While cohesion introduces continuity in terms of words and sentences, coherence promotes continuity in meaning and context. Coherence does not consist of explicitly identifiable words or phrases, but it can be identified through the thematic and emotional development of the text. Chronology in the narrative structure is, however, the best and most obvious example of coherence. If the narrative describes an event, then coherence facilitates understanding of the event by examining the who, where, why, when, and what of the event.

It is important to remember that many words and phrases serve a dual purpose: they can be used as cohesive markers without having separate meanings of their own, and they can also be used as content words with literal meanings of their own. For example, the word like can act as a conjunction, an adverb, and a verb, and it can even substitute for say, said, and that. Intersentential and sentential functions are therefore inter-linked, and the translator must be able to distinguish between the two.

Discourse markers are a category of words that enable comprehension by establishing connections among various parts of the text, beginning with the sentence and ending with the chapters and the stanzas themselves. They include single words like “however,” “although,” “nevertheless,” and phrases like “as a result,” “in addition to,” and so on. In Italian they include words like “dunque,” “magari,” “appunto,” etc.

While translating discursive markers, the translator must orient himself by asking the following questions:

Are the discursive markers cohesive or coherent markers?
What functions do the discourse markers perform?

Should the source marker be replaced with a corresponding idiom from

the target language or should grammatical transposition be employed?

Particularly for the sake of translation studies, it is vital to remember that when a word functions as a discursive marker, it ceases to have a lexical meaning. The Italian translator must be able to distinguish between the two disparate uses of the word: its use as content and its use as a “linking word or “sentence connector.” He or she should be able to deduce the purpose and the impact of the discursive marker in the text, and then translate it accordingly, or else be guilty of misrepresentation.

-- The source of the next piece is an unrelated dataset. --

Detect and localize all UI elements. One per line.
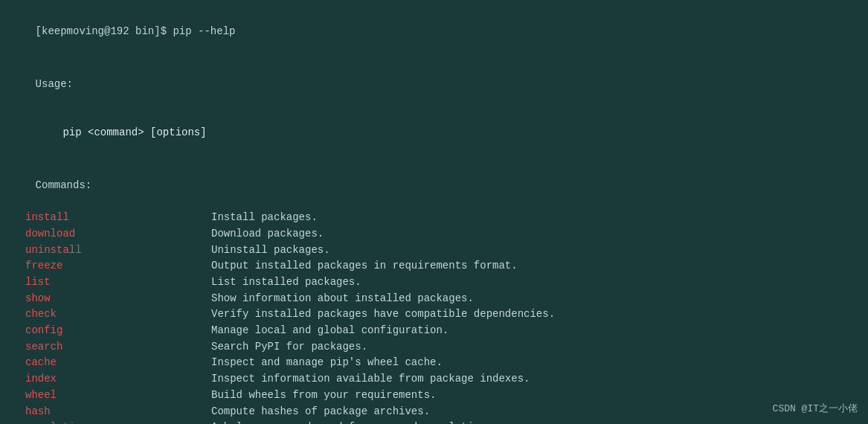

In the course of the translation, an Italian translator might discover that a discursive marker consisting of a single word in English requires a plurality of words in the Italian translation to produce the same effect. A discursive marker that does not exist in English might appear in the Italian translation. On the other hand, an Italian discursive marker might disappear from the English translation. That is because coherence and cohesion in an English text is not as dependent on discursive markers as they are in an Italian text. If an English translation, in imitation of its Italian original, uses too many connectives, it will appear rigid and bulky.

Discursive markers reinforce the thematic and emotional message of the text. In Italian translation, the message or impact of a text would be compromised if the Italian translator takes too many liberties with its structure. He or she may do so by intentionally or inadvertently breaking up all the long sentences into shorter units, or combining the short sentences into longer units. Identifying and translating a discursive marker that connects two sentences is much more difficult than identifying and translating one that connects paragraphs and chapters.

It is not mandatory to use discursive markers in a text. The absence of discursive markers will not render the grammar incorrect or the meaning unintelligible. But it will challenge the reader’s powers of comprehension, it will open up the possibility of multiple interpretations, and it will jeopardize the emotional and interactive value of the text. These hazards imply that an Italian translator must be discerning in the choice of discourse markers; any incorrect choice will cause the Italian translation to diverge erroneously from the original.